1. Detection principle of X-axis accelerometer

Please refer to FIG. 5 , which is a schematic diagram of the three-axis accelerometer shown in FIG. 1 of the present invention when the X-axis acceleration is sensed.

The X-axis detection electrodes 3a, 3b, 3c, and 3d are provided with a number of lateral fixed comb teeth 6b parallel to the Y axis, and the X mass block 1a is provided with a number of lateral movable comb teeth parallel to the Y axis. 6a, when the X-axis acceleration input is sensed (or sensed), the X-mass block 1a will drive several lateral movable comb teeth 6a to move along the X-axis, and the X-axis detection electrodes 3a, 3b, 3c, 3d The lateral fixed comb teeth 6b in the X-mass block 1a are sensitive to the change in the distance from the lateral movable comb teeth 6a in the X mass block 1a, and the capacitance of the two changes. The capacitance change of the laterally fixed comb teeth 6b realizes the measurement of the X-axis acceleration. It can also be said that the X-axis detection electrodes 3a, 3b, 3c, and 3d detect changes in the distance from the X-mass block 1a. Specifically, the X-axis detection electrodes 3a, 3b, 3c, Compared with the capacitance of 3d, the capacitance of the X-axis detection electrodes 3a, 3b, 3c, and 3d after being sensitive to the X-axis acceleration increases or decreases, and the difference between the two can be calculated to obtain the capacitance change caused by the X-axis acceleration, and then the input X The magnitude of the axis acceleration.

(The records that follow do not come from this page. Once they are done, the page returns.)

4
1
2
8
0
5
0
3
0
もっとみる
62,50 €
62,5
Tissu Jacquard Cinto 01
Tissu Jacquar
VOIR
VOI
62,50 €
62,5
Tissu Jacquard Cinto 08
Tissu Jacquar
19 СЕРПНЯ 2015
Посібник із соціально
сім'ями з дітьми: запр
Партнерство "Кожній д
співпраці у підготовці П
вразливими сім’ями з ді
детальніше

It should be noted that, FIG. 5 only shows one movement direction of the X mass 1a along the X axis when the X axis acceleration input is sensitive to it.

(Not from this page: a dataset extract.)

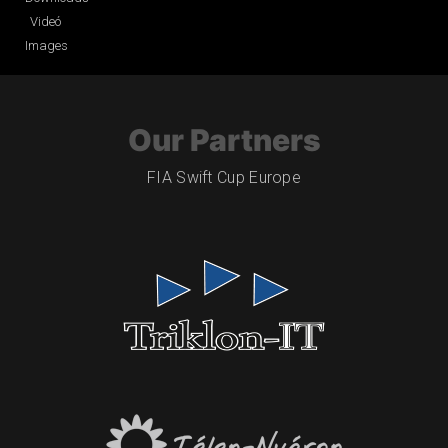
Videó
Images
Our Partners
FIA Swift Cup Europe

Second, the Y-axis accelerometer detection principle

Please refer to FIG. 6 , which is a schematic diagram of the three-axis accelerometer shown in FIG. 1 of the present invention when the Y-axis acceleration is sensed.

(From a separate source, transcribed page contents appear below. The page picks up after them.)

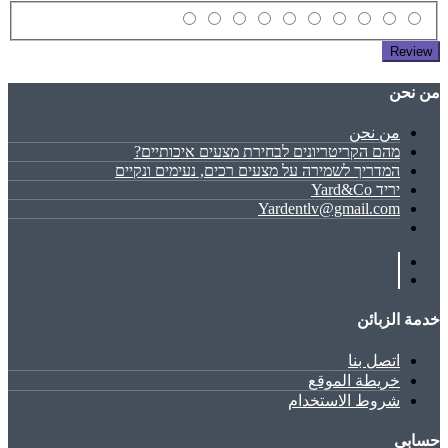
Review
ﻣﻦ ﻧﺤﻦ
ﻣﻦ ﻧﺤﻦ
מהם הקריטריונים לבחירת מצעים איכותיים?
המדריך לשמירה על מצעים רכים, נעימים ונקיים
יריד Yard&Co
Yardentlv@gmail.com
خدمة الزبائن
اتصل بنا
خريطة الموقع
شروط الاستخدام
حسابي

The Y-axis detection electrodes 3e, 3f, 3g, and 3h are provided with a number of longitudinal fixed comb teeth 6d parallel to the X axis, and the Y mass block 1b is provided with a number of longitudinal movable comb teeth parallel to the X axis. 6c, when the Y-axis acceleration input is sensed (or sensed), the Y-mass block 1b will drive several longitudinal movable comb teeth 6c to move along the Y-axis, and the Y-axis detection electrodes 3e, 3f, 3g, 3h The vertical fixed comb teeth 6d in the Y mass block 1c are sensitive to the change in the distance from the longitudinal movable comb teeth 6c in the Y mass block 1c, and the capacitance of the two changes. The capacitance change of the longitudinal movable comb teeth 6c realizes the measurement of the Y-axis acceleration. It can also be said that the Y-axis detection electrodes 3e, 3f, 3g, and 3h detect the change in the distance from the Y mass block 1b. Compared with the capacitance, the capacitance of the Y-axis detection electrodes 3e, 3f, 3g, and 3h after being sensitive to the Y-axis acceleration increases or decreases, and the difference between the two can be obtained to obtain the capacitance change caused by the Y-axis acceleration, and then the input Y-axis acceleration is obtained. rate size.

It should be noted that, Fig. 6 only shows one movement direction of the Y mass 1b along the Y axis when the Y axis acceleration input is sensitive to it.

Three, Z-axis accelerometer detection principle

Please refer to FIG. 7 , which is a schematic diagram of the three-axis accelerometer shown in FIG. 1 in the present invention when Z-axis acceleration is sensed.

The first Z-axis detection electrode 3i and the second Z-axis detection electrode 3j are located below the Z mass 1c and symmetrically arranged on the left and right sides of the torsion beams 2e and 2f. When the Z-axis acceleration input is sensed (or sensed), the Z-mass block 1c will be twisted (or similar to the seesaw motion) with the torsion beams 2e and 2f as the axis, and the first Z-axis detection electrodes on both sides The distance between 3i and the second Z-axis detection electrode 3j and the Z-mass block 1c changes, so that the capacitance of the first Z-axis detection electrode 3i and the second Z-axis detection electrode 3j changes. By detecting the first Z-axis detection electrode The capacitance change of 3i and the second Z-axis detection electrode 3j realizes the measurement of Z-axis acceleration. It can also be said that the first Z-axis detection electrode 3i detects the distance change from the Z mass block 1c, and the second Z-axis detection electrode 3j detects the distance change from the Z-mass block 1c. Specifically, it is sensitive to Z The capacitances of the first Z-axis detection electrode 3i and the second Z-axis detection electrode 3j after the axis acceleration rate are increased by one and decreased by the other. The difference between the two can obtain the capacitance change caused by the Z-axis acceleration, and then the input Z-axis acceleration rate can be obtained. size.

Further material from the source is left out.